4 years on: Evaluating the quality and effectiveness of Data Management Plans

Janice Chan1, Amy Cairns2, John Brown3

1Curtin University, Perth, Australia, Janice.chan@curtin.edu.au

2Curtin University, Perth, Australia, Amy.Cairns@curtin.edu.au

3Curtin University, Perth, Australia, John.Brown@curtin.edu.au

 

Introduction

The Data Management Planning (DMP) Tool[1] at Curtin University was developed in 2014. Since its launch, Curtin staff and students have created over 4,800 Data Management Plans (DMPs). While the high number of DMPs created is encouraging, it may or may not have a direct correlation to improved data management practice. This presentation outlines the actions being taken at Curtin University to evaluate the effectiveness of DMPs, and how the analysis of DMP data is being used to improve provision of services to support research data management.

DMPs at Curtin

The DMP Tool is embedded in the research life cycle at Curtin University. DMPs are mandatory for researchers requiring human and animal ethics approval. Higher Degree by Research students must submit a DMP on candidacy application. Researchers who require access to the Curtin research data storage facility (R drive) must also complete a DMP[2].

DMP analysis

In 2018, 4 years since the launch of the DMP Tool, the Library analysed DMP data and gained some useful insights. The data answered questions such as which faculty produced the most DMPs? How many DMPs have been updated since creation? How much storage was actually used as opposed to storage requested? When are the peak times for DMP creation?  This information has been useful for providing support services.

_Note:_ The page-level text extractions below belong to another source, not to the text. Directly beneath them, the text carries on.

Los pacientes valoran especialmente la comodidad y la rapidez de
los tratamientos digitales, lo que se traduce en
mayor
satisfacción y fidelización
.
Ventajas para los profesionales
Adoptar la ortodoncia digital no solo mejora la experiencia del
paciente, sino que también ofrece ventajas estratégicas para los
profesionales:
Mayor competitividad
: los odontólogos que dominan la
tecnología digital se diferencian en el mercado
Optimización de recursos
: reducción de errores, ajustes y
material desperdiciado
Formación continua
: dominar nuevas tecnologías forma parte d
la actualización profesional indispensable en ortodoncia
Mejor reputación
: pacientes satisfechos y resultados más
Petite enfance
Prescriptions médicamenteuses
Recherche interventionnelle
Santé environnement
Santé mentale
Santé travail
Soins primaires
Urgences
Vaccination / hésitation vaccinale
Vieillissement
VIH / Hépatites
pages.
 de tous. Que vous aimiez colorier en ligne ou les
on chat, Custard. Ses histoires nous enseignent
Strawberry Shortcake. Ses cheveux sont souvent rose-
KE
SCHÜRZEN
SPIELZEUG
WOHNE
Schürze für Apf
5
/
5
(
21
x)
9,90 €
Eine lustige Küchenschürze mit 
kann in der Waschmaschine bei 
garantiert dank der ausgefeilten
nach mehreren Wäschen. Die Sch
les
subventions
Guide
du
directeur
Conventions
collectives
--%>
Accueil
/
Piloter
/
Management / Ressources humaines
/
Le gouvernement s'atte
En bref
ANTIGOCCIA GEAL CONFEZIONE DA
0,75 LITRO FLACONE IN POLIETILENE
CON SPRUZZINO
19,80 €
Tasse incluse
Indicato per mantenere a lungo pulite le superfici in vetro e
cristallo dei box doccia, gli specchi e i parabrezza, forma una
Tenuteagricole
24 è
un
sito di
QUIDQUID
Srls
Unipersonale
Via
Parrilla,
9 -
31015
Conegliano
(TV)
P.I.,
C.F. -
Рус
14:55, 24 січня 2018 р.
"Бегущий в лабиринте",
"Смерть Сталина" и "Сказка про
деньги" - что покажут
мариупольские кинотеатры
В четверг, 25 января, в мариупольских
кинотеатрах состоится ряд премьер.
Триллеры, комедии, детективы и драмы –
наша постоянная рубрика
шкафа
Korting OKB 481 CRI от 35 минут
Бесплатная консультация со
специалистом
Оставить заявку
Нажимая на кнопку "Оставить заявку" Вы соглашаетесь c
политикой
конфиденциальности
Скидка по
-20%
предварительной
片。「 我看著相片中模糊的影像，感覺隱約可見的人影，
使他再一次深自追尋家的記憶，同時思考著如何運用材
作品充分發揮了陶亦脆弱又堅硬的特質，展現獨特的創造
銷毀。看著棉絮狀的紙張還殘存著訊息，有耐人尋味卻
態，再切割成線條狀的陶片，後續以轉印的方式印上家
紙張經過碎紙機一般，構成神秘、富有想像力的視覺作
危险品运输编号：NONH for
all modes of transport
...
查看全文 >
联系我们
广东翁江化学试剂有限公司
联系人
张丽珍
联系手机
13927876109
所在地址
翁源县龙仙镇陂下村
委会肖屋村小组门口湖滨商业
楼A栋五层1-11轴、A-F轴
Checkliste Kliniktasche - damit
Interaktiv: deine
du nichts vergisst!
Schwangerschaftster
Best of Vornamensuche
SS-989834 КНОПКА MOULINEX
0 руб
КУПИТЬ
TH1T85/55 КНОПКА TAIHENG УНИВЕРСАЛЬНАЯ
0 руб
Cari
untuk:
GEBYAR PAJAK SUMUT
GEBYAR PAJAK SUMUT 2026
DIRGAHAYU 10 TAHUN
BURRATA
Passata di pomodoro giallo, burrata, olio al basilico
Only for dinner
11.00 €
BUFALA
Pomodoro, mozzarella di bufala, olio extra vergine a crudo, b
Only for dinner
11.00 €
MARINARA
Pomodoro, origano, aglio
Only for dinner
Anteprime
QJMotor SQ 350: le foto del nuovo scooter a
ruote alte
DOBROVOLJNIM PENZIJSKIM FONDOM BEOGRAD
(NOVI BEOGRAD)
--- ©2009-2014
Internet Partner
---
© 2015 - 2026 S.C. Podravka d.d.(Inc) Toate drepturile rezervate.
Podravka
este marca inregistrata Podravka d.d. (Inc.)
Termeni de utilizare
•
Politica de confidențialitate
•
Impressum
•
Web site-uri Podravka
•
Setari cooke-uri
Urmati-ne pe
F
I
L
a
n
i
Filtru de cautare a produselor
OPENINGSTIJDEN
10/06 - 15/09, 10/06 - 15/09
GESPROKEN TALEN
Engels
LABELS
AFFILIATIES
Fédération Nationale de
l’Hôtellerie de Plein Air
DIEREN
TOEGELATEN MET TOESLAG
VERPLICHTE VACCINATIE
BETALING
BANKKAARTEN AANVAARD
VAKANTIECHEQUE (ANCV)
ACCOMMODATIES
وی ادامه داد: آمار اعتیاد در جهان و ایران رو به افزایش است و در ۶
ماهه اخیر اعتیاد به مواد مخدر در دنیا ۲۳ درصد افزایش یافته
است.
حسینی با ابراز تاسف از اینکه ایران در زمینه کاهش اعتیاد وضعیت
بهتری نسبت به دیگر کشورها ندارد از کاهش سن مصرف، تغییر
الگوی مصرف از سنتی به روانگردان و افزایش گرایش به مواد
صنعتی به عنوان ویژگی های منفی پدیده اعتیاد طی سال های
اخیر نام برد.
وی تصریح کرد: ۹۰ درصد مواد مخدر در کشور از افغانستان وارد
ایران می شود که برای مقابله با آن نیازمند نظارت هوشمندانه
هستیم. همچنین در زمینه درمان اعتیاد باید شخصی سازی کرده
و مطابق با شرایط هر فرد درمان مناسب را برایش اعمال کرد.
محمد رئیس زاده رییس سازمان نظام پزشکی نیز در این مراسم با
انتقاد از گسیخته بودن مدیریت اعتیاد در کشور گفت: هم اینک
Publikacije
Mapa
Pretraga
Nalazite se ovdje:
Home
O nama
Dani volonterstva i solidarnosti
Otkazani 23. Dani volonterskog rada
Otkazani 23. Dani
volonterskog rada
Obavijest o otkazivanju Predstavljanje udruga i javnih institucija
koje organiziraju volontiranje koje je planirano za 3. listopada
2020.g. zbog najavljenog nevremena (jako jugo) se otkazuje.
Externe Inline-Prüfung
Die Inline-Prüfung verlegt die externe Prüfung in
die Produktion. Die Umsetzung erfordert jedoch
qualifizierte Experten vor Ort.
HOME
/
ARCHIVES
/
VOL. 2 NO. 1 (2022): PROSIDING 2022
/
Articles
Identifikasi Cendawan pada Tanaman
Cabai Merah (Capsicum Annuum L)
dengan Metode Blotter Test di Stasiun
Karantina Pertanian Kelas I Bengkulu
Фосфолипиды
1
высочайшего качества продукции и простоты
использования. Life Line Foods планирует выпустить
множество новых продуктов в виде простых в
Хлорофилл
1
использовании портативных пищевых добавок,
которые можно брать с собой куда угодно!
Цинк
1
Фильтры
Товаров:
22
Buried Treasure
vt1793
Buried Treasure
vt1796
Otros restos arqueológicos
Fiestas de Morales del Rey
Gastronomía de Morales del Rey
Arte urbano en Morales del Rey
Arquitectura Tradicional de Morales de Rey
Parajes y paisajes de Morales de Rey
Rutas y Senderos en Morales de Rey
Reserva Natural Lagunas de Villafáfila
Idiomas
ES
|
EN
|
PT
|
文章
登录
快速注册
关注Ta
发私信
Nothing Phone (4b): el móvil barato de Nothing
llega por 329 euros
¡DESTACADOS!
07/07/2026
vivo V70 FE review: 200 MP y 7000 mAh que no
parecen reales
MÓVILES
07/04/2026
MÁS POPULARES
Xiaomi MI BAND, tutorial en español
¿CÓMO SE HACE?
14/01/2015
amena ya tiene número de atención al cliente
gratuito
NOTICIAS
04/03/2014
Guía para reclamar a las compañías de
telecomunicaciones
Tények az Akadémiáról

As of 23 May, 4,843 DMPs have been created, of which 44% were created by staff, and 56% by students. Figure 1 shows the breakdown by faculty and DMP owner type.

Figure 1: Data management plans by faculty and owner type

Figure 2 shows the number of DMPs created by month in the full years between 2015 and 2017. This maps out the peaks and troughs of DMPs creation which helped the Library to plan for RDM service and schedule new DMP support workshops based on point of need.

Figure 2: DMPs created by month Jan 2015 – Dec 2017

Questions in the DMP Tool are mostly optional, and DMPs created are not reviewed except for DMPs submitted for ethics or candidacy applications. While the DMP data indicated that the majority of optional questions were not left blank, this in iteslf is not an indicator of quality metadata in DMPs, nor does it demonstrate that DMPs have improved research data management practice at Curtin. This requires further investigation.

Evaluating the effectiveness of DMPs

Based on the research question “Do DMPs improve research data management practice?” the Library collaborated with the School of Media, Creative Arts, and Social Inquiry at Curtin University to address this question through the work of a Masters student. Library staff are now working with the research student and her supervisor to develop the scope of the research project, methodology, and expected outputs.

Survey questions have been developed with input from the Library and the Research Office. Invitations to complete the survey will be sent out to researchers who have completed at least one DMP, and will be sent from the Research Office in order to maximize response rate. Respondents can opt in to participate in focus groups to discuss the survey questions further with the researcher.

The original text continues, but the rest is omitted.